Bomani’s unique upbringing shined in his analysis of the Jim Mora’s comments on Josh Rosen that are burning up sports talk currently. While most of the talking heads I’ve heard are directly engaging the slight of “millennials,” Bomani moves beyond that generational “get off my lawn” talk into Rosen’s background and how that can play into certain biases saying, “He’s going to need to find a way to make people feel good about how smart he is.”

As is often the case with Bomani, various references led me to “Google it.” Today it was a current news item about RZA and the WuTang Clan (Bomani has an amazing knowledge of music history), Dave Chappelle’s “Racial Draft” skit and rediscovered Tiger Woods’ given name is Eldrick. I had to smile when he found that lower register close to the mic, and with a wink in his voice talked about the “out of the town” weekend and moments later compared Tiger Woods role in golf popularity to Bob Marley and reggae, “Not many who really like Reggae but love Bob Marley.”

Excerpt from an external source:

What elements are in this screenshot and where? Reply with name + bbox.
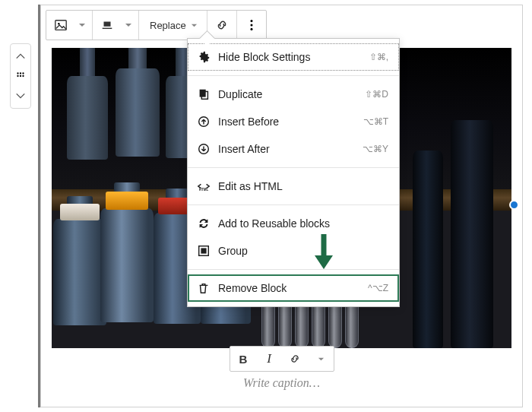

But it was Bomani’s rants on self-driving cars and self-checkout that found me nodding my head in full agreement. These were found in a segment “If You Haven’t Heard”, three non-sports articles that were introduced by the journalists who wrote them.

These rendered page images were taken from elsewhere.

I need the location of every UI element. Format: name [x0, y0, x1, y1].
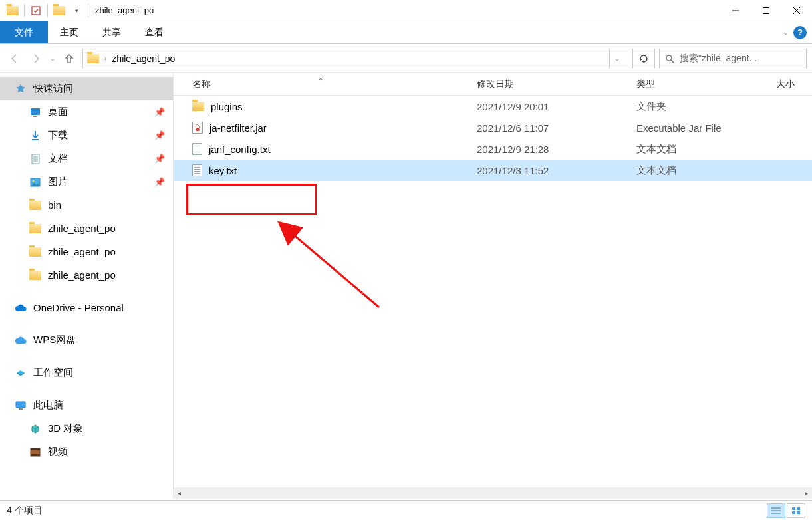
- folder-icon: [7, 5, 19, 17]
- tab-share[interactable]: 共享: [90, 21, 133, 43]
- file-row[interactable]: ja-netfilter.jar2021/12/6 11:07Executabl…: [174, 117, 812, 138]
- sidebar-item-label: 下载: [48, 129, 68, 142]
- refresh-button[interactable]: [632, 49, 655, 68]
- sidebar-item-label: zhile_agent_po: [48, 246, 116, 257]
- title-bar: ▾─ zhile_agent_po: [0, 0, 812, 21]
- pin-icon: 📌: [154, 130, 165, 140]
- file-row[interactable]: janf_config.txt2021/12/9 21:28文本文档: [174, 138, 812, 160]
- horizontal-scrollbar[interactable]: ◂ ▸: [174, 487, 812, 499]
- svg-rect-25: [792, 507, 795, 510]
- address-row: ⌵ › zhile_agent_po ⌵ 搜索"zhile_agent...: [0, 44, 812, 73]
- file-date: 2021/12/6 11:07: [468, 122, 627, 134]
- search-input[interactable]: 搜索"zhile_agent...: [659, 49, 807, 68]
- sidebar-workspace[interactable]: 工作空间: [0, 361, 173, 384]
- separator: [88, 4, 88, 17]
- folder-icon: [29, 199, 41, 211]
- tab-file[interactable]: 文件: [0, 21, 48, 43]
- sidebar-item-label: 桌面: [48, 106, 68, 118]
- sidebar-this-pc[interactable]: 此电脑: [0, 394, 173, 417]
- column-type[interactable]: 类型: [627, 78, 767, 90]
- breadcrumb-segment[interactable]: zhile_agent_po: [112, 53, 175, 64]
- download-icon: [29, 130, 41, 142]
- column-date[interactable]: 修改日期: [468, 78, 627, 90]
- pin-icon: 📌: [154, 154, 165, 164]
- folder-icon: [29, 246, 41, 258]
- file-row[interactable]: plugins2021/12/9 20:01文件夹: [174, 96, 812, 117]
- view-details-button[interactable]: [767, 503, 785, 518]
- navigation-pane[interactable]: 快速访问 桌面📌下载📌文档📌图片📌 binzhile_agent_pozhile…: [0, 73, 173, 499]
- chevron-right-icon[interactable]: ›: [104, 55, 106, 62]
- sidebar-3d-objects[interactable]: 3D 对象: [0, 417, 173, 440]
- file-name: plugins: [211, 101, 243, 112]
- address-bar[interactable]: › zhile_agent_po ⌵: [82, 49, 628, 68]
- sort-indicator-icon: ⌃: [318, 77, 323, 84]
- sidebar-quick-access[interactable]: 快速访问: [0, 77, 173, 100]
- svg-rect-28: [797, 511, 800, 514]
- cloud-icon: [15, 302, 27, 314]
- file-date: 2021/12/3 11:52: [468, 165, 627, 176]
- file-date: 2021/12/9 20:01: [468, 101, 627, 112]
- sidebar-item-folder[interactable]: zhile_agent_po: [0, 217, 173, 240]
- folder-icon[interactable]: [53, 5, 65, 17]
- view-thumbnails-button[interactable]: [787, 503, 805, 518]
- sidebar-item-folder[interactable]: zhile_agent_po: [0, 240, 173, 263]
- file-rows: plugins2021/12/9 20:01文件夹ja-netfilter.ja…: [174, 96, 812, 181]
- sidebar-item-desktop[interactable]: 桌面📌: [0, 100, 173, 124]
- folder-icon: [29, 269, 41, 281]
- sidebar-videos[interactable]: 视频: [0, 440, 173, 463]
- back-button[interactable]: [5, 49, 24, 68]
- svg-rect-19: [31, 454, 40, 456]
- sidebar-onedrive[interactable]: OneDrive - Personal: [0, 296, 173, 319]
- search-icon: [665, 54, 674, 63]
- file-name: janf_config.txt: [209, 144, 271, 155]
- quick-access-toolbar: ▾─ zhile_agent_po: [0, 4, 154, 17]
- maximize-button[interactable]: [751, 0, 781, 21]
- file-type: Executable Jar File: [627, 122, 767, 134]
- sidebar-wps[interactable]: WPS网盘: [0, 328, 173, 352]
- scroll-right-icon[interactable]: ▸: [801, 487, 812, 499]
- pin-icon: 📌: [154, 177, 165, 187]
- close-button[interactable]: [781, 0, 812, 21]
- item-count: 4 个项目: [7, 505, 43, 517]
- folder-icon: [29, 223, 41, 235]
- forward-button[interactable]: [27, 49, 45, 68]
- help-icon[interactable]: ?: [793, 26, 807, 39]
- folder-icon: [87, 53, 99, 65]
- svg-rect-18: [31, 448, 40, 450]
- separator: [24, 4, 25, 17]
- recent-dropdown-icon[interactable]: ⌵: [48, 49, 57, 68]
- sidebar-item-download[interactable]: 下载📌: [0, 124, 173, 147]
- svg-point-14: [33, 180, 35, 182]
- sidebar-item-label: WPS网盘: [33, 334, 76, 346]
- sidebar-item-label: 图片: [48, 176, 68, 188]
- svg-point-20: [196, 128, 200, 131]
- jar-icon: [192, 122, 203, 134]
- column-headers: ⌃ 名称 修改日期 类型 大小: [174, 73, 812, 96]
- sidebar-item-folder[interactable]: zhile_agent_po: [0, 263, 173, 287]
- sidebar-item-folder[interactable]: bin: [0, 194, 173, 217]
- status-bar: 4 个项目: [0, 500, 812, 520]
- sidebar-item-pictures[interactable]: 图片📌: [0, 170, 173, 194]
- up-button[interactable]: [60, 49, 78, 68]
- scroll-left-icon[interactable]: ◂: [174, 487, 185, 499]
- cube-icon: [29, 423, 41, 435]
- address-history-icon[interactable]: ⌵: [609, 49, 624, 68]
- desktop-icon: [29, 106, 41, 118]
- sidebar-item-label: zhile_agent_po: [48, 223, 116, 234]
- minimize-button[interactable]: [720, 0, 751, 21]
- svg-rect-2: [763, 7, 769, 13]
- sidebar-item-label: 此电脑: [33, 399, 63, 412]
- cloud-icon: [15, 334, 27, 346]
- ribbon-expand-icon[interactable]: ⌵: [783, 28, 788, 37]
- file-date: 2021/12/9 21:28: [468, 144, 627, 155]
- qat-dropdown-icon[interactable]: ▾─: [70, 5, 82, 17]
- ribbon-tabs: 文件 主页 共享 查看 ⌵ ?: [0, 21, 812, 44]
- tab-home[interactable]: 主页: [48, 21, 90, 43]
- tab-view[interactable]: 查看: [133, 21, 176, 43]
- svg-rect-7: [31, 108, 40, 115]
- properties-icon[interactable]: [30, 5, 42, 17]
- sidebar-item-doc[interactable]: 文档📌: [0, 147, 173, 170]
- column-size[interactable]: 大小: [767, 78, 812, 90]
- column-name[interactable]: ⌃ 名称: [174, 78, 468, 90]
- file-row[interactable]: key.txt2021/12/3 11:52文本文档: [174, 160, 812, 181]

With today’s podcast, I was very happy to see the return of his segment “Why I Quit Football.” Among today’s reports was Neil in El Paso who back in the sixth grade suited up, but after he got hit so hard his facemask got stuck under a chain length fence, he took off the gear and never went back. Neil figures the helmet is still there. Sometimes the stories are like this where kids discover the realities of the physical toll of football while other times it is older men realizing that the clock has expired on their time on the field.

Sometime in the next few weeks, ESPN is expected to premiere an afternoon show featuring Bomani Jones and Pablo Torre — a fascinating pairing: two highly educated, well-spoken individuals who are not afraid to demonstrate their broad knowledge base and expansive vocabulary. They definitely don’t reflect the barstool debate or average joe dialogue that dominated sports talk previously and hopefully will have a chance find their rhythm within the new show. Until then, I suspect that, along with this regular podcast, Bomani and Pablo will continue to pop-up on various ESPN programming such The Dan Le Batard Show with Stugotz and Around the Horn.